---------- SOURCE INFORMATION

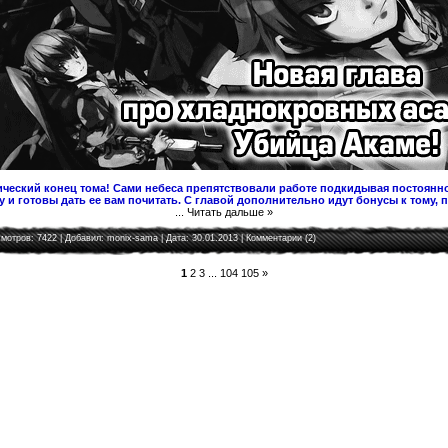
ческий конец тома! Сами небеса препятствовали работе подкидывая постоянно
 и готовы дать ее вам почитать. С главой дополнительно идут бонусы к тому, 
...
Читать дальше »
мотров: 7422 | Добавил:
monix-sama
| Дата:
30.01.2013
|
Комментарии (2)
1
2
3
...
104
105
»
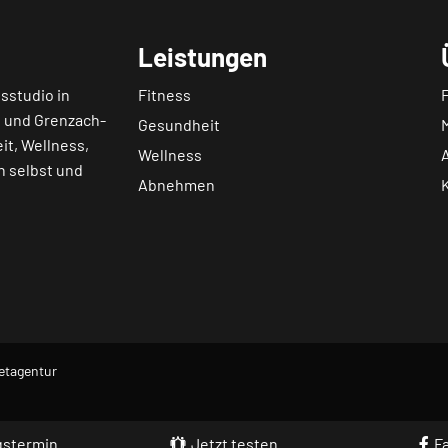
Leistungen
sstudio in
Fitness
n
und
Grenzach-
Gesundheit
it, Wellness,
Wellness
h selbst und
Abnehmen
etagentur
gstermin
Jetzt testen
F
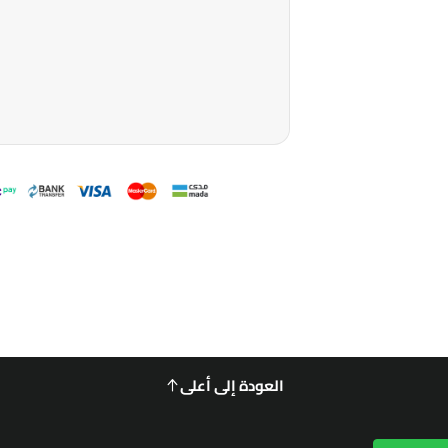
العودة إلى أعلى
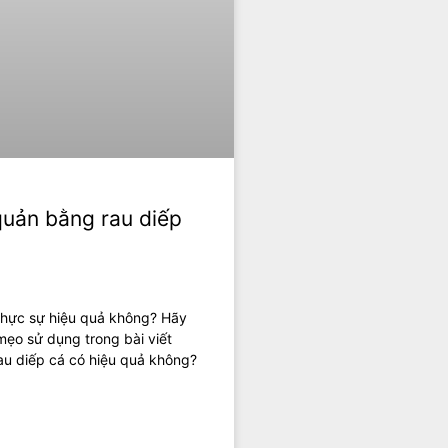
quản bằng rau diếp
thực sự hiệu quả không? Hãy
mẹo sử dụng trong bài viết
au diếp cá có hiệu quả không?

--------------------

§ **DIRECTIONS**
A verbatim copy is needed of the lines running from the line with "мотров: 7422 |" to the end of the data above, both included. Keep the pictures out of it.

§ **RESPONSE**
мотров: 7422 | Добавил:
monix-sama
| Дата:
30.01.2013
|
Комментарии (2)
1
2
3
...
104
105
»
Leistungen
sstudio in
Fitness
n
und
Grenzach-
Gesundheit
it, Wellness,
Wellness
h selbst und
Abnehmen
etagentur
gstermin
Jetzt testen
F
العودة إلى أعلى
quản bằng rau diếp
thực sự hiệu quả không? Hãy
mẹo sử dụng trong bài viết
au diếp cá có hiệu quả không?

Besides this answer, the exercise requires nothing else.